Friends, I’m a carnivore.

It’s true that I don’t eat foie gras now, for ethical reasons, and I avoid sweetbreads as too rich and injurious to my digestion, but other than those exceptions, bring on the braised meat, the roasted meat, the seared meat, the rack of lamb, the veal shank, the short ribs, the rib roast, the strip steak. Much of that fare we — or I — partake of in restaurants, while at home we try to eat fish as much as possible. During the Yuletide season, however, we did over-indulgence with lots of meat and lots of red wine, so LL suggested recently that it would be good to try a few vegetarian dishes. Gack! I said within, but agreed to the regimen, even as I thought about tofu, brown rice and seaweed.

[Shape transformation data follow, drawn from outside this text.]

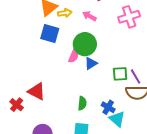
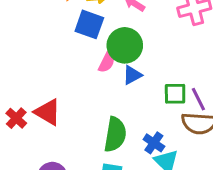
blue square: (50, 34) -> (89, 24), moved
green semicircle: (82, 103) -> (115, 134), size x1.6
red cross: (17, 105) -> (16, 118), moved

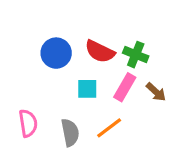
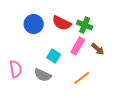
cyan square: (87, 89) -> (54, 56), moved, turned 32
orange line: (109, 128) -> (82, 78), moved
gray semicircle: (70, 133) -> (43, 75), turned 126

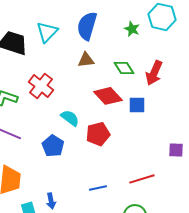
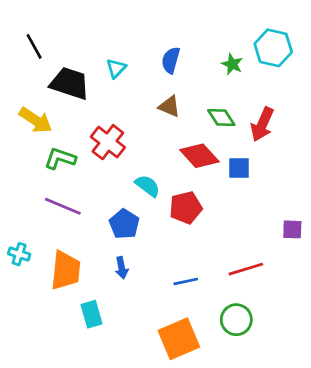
blue semicircle: (87, 26) -> (171, 60), size x0.7
cyan triangle: (47, 32) -> (116, 68), size x0.7
brown triangle: (86, 60) -> (169, 107), turned 30
blue arrow: (51, 201) -> (122, 268), moved

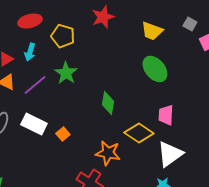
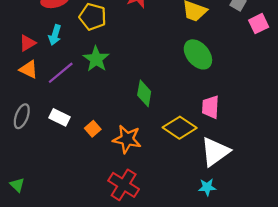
white rectangle: (34, 124) -> (60, 117), size x0.7
orange star: (108, 153) -> (127, 139), moved

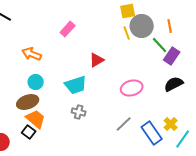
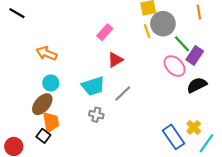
orange line: (170, 26) -> (199, 12), moved
pink rectangle: (68, 29) -> (105, 32), moved
pink ellipse: (132, 88) -> (175, 66), moved, turned 60
brown ellipse: (28, 102) -> (42, 104), turned -30
orange trapezoid: (36, 119) -> (51, 122), turned 40
gray line: (124, 124) -> (123, 94), moved

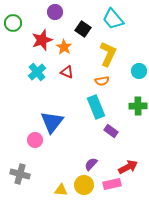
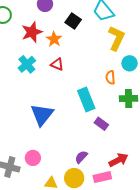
yellow L-shape: (108, 54) -> (116, 38), moved
orange semicircle: (102, 81) -> (110, 77), moved, turned 96
pink circle: (35, 140) -> (33, 158), moved

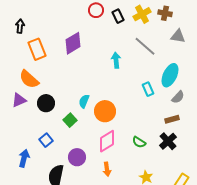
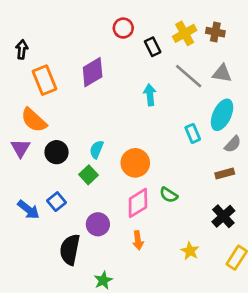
black rectangle: (118, 16) -> (153, 47), moved
gray triangle: (178, 36) -> (222, 73), moved
purple triangle: (19, 100) -> (20, 148), turned -35
cyan semicircle: (84, 101) -> (97, 150), moved
black cross: (168, 141) -> (223, 216), moved
green semicircle: (139, 142) -> (169, 195), moved
blue arrow: (24, 158) -> (28, 210), moved, turned 114

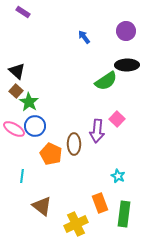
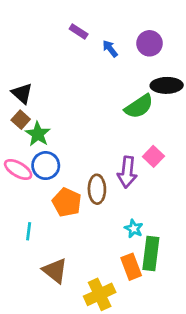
purple rectangle: (23, 12) -> (79, 32), moved
purple circle: (126, 31) -> (150, 43), moved
cyan star: (118, 176) -> (134, 229), moved
green rectangle: (124, 214) -> (151, 254), moved

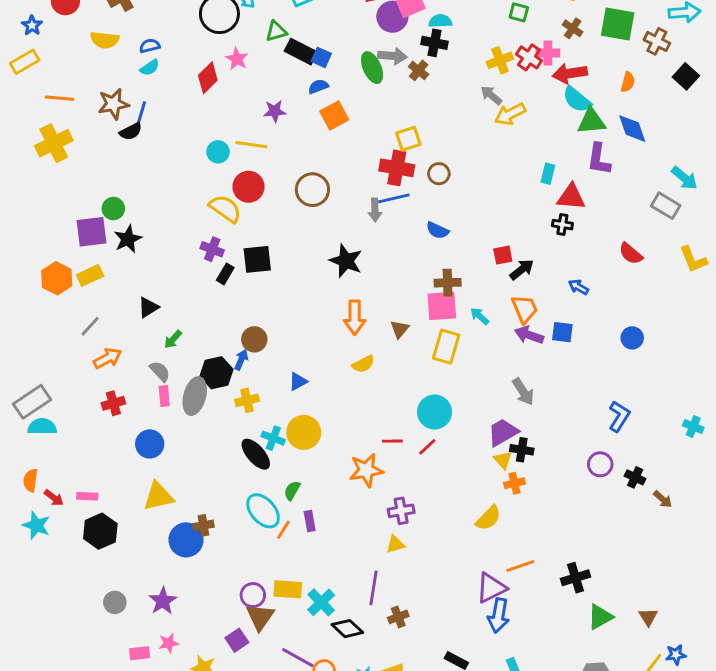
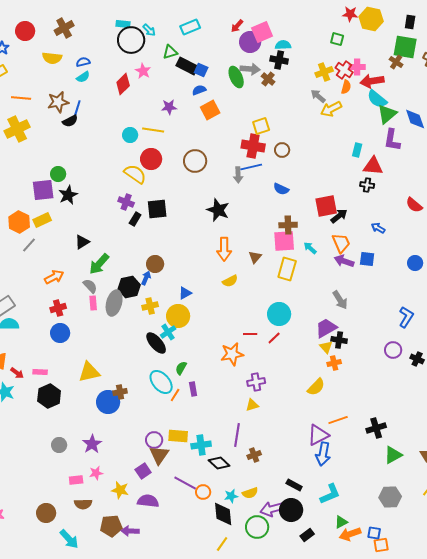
brown cross: (573, 28) -> (396, 62), moved
orange semicircle: (628, 82) -> (346, 87), moved
green triangle: (591, 121) -> (387, 114), turned -35
red square: (503, 255) -> (326, 206), size x1.6
gray line: (90, 326) -> (29, 245), moved
green arrow: (173, 339) -> (99, 264), size x1.6
yellow circle: (304, 432) -> (178, 316), moved
cyan cross: (273, 438) -> (168, 332), turned 35
blue circle: (150, 444) -> (60, 333), moved
cyan cross: (321, 602) -> (201, 445), turned 36

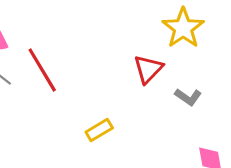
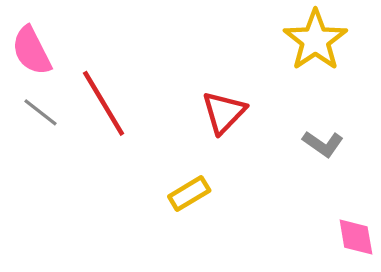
red triangle: (148, 69) -> (224, 112), moved

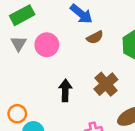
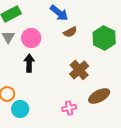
black arrow: (65, 90) -> (29, 63), moved

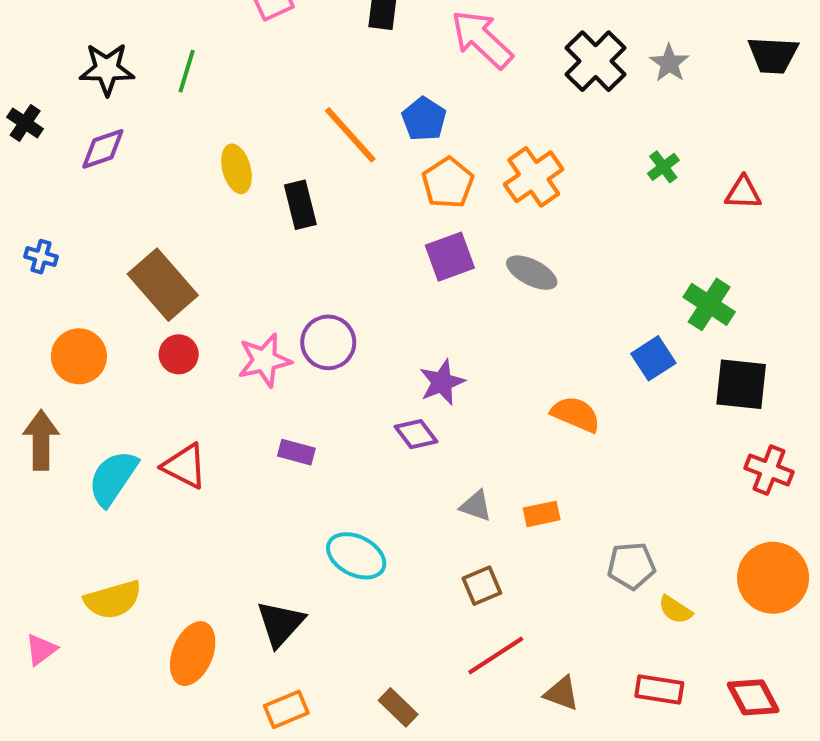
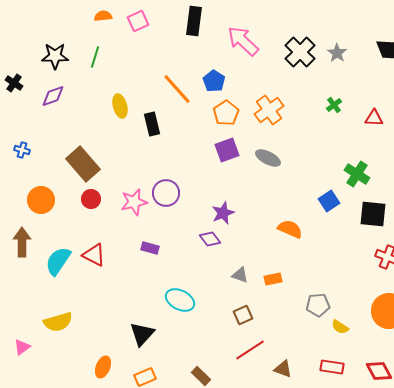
orange ellipse: (193, 654) -> (103, 367), moved, size x0.7

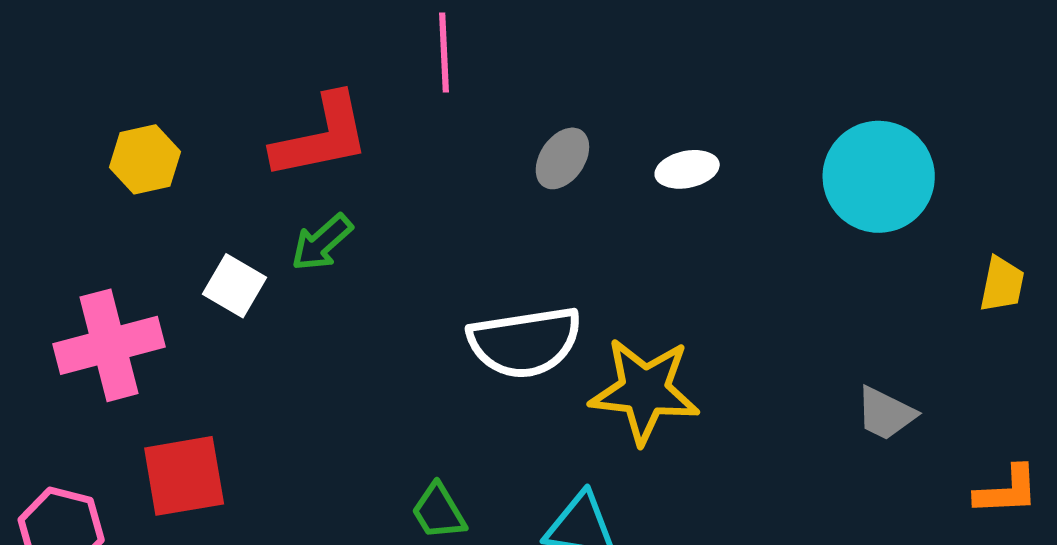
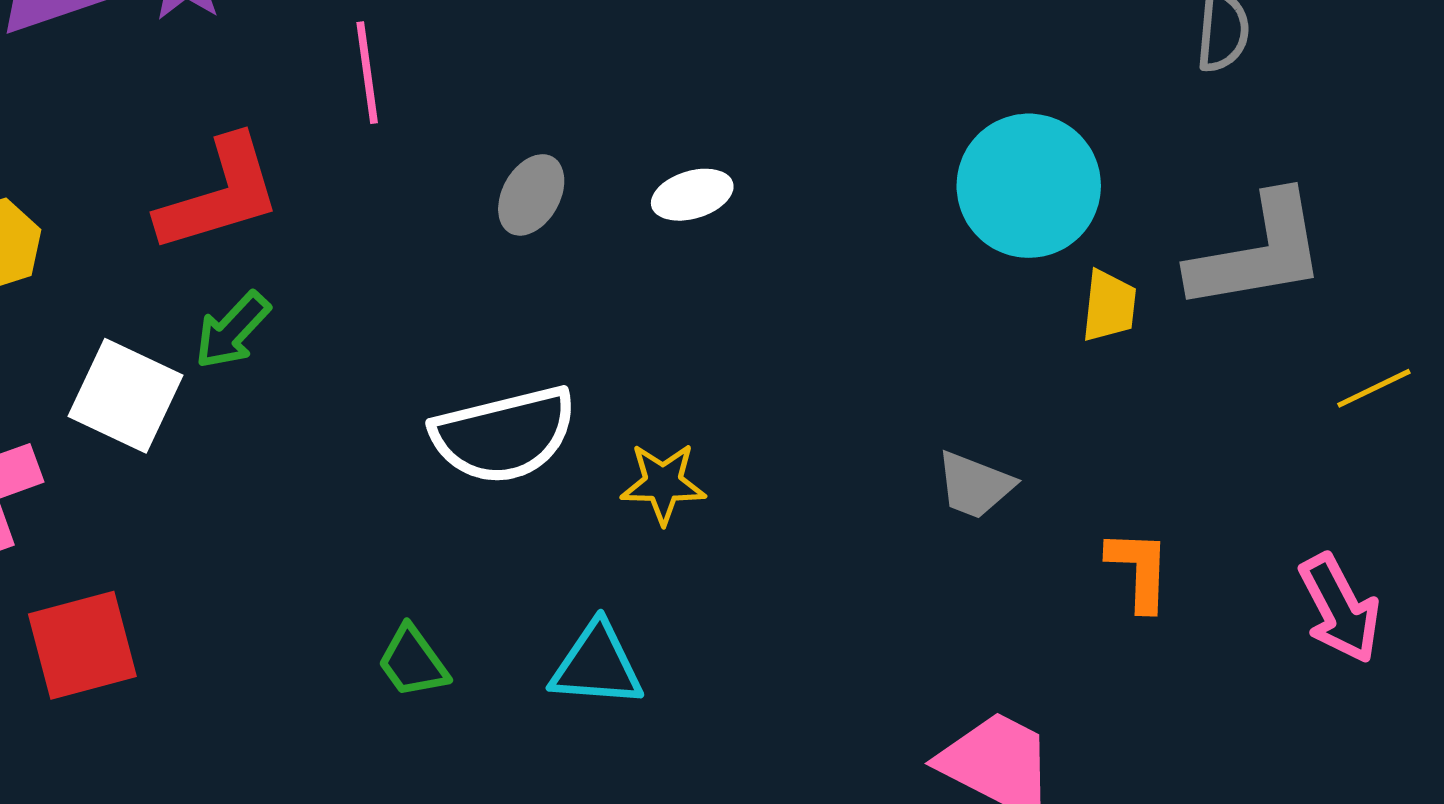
cyan circle: (879, 177) -> (1029, 186), moved
white square: (235, 286) -> (125, 396), size x1.4
yellow star: (645, 391) -> (663, 483), size x0.6
orange L-shape: (1007, 491) -> (1139, 570), turned -80

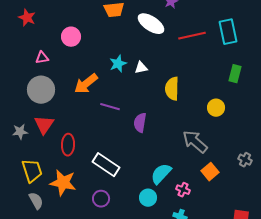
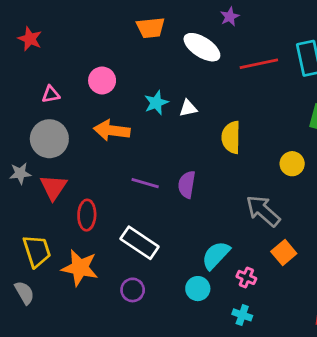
pink circle: (71, 37) -> (102, 80), moved
orange arrow: (86, 84) -> (112, 130), turned 45
purple line: (110, 107) -> (145, 183), moved
gray star: (20, 132) -> (20, 173), moved
gray semicircle: (36, 201) -> (24, 293), moved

LL had something else in mind, though, and an example was the Brussels Sprout and Mushroom Ragout with Herb Dumplings from Vegetarian Suppers from Deborah Madison’s Kitchen (Broadway Books, $27.50). Madison was the founding chef of Greens, the revolutionary vegetarian restaurant that opened in San Francisco in 1979, and is author of a roster of award-winning vegetarian cookbooks. Nothing wimpy here, this is an incredibly flavorful dish, filled with wintery, rooty effects of deeply caramelized onions and mushrooms, a rich mushroom broth and the hearty influence of the most tender and flavorful Brussels sprouts I have ever tasted. The dumplings, dotted with parsley and tarragon, compliment the dish wonderfully — and also make it non-vegan, since they contain milk and an egg, though Madison says that substituting wild rice for the dumplings would be fine. A little pancetta would have — no, no, I won’t say it. flowers_pn.jpg
Madison suggests a rich Santa Barbara chardonnay with “a little oak” for the dish, but the heady, autumnal redolence that filled the kitchen put me in mind of pinot noir, so I opened a bottle of the Flowers Pinot Noir 2004, Sonoma Coast (about $45 to $50). Lord have mercy, what a match! The wine is beautiful in every sense, from its intense dusky, ruby hue, like the color of a glass of wine in a Dutch still-life painting, to its bouquet of smoky black cherry, cola and spice, to its lovely harmony and balance, its black fruit flavors permeated by earth and moss and a satiny texture that has some iron and grit to it.

It was a great meal during which we listened to Christmas music for the last time as a reminder of the end of Yuletide and the New Year holiday.

A cheaper wine with much the same effect as the Flowers, but not quite the elegance or resonance, is the Lockwood Block 7 Pinot Noir 2005, Monterey County (about $20).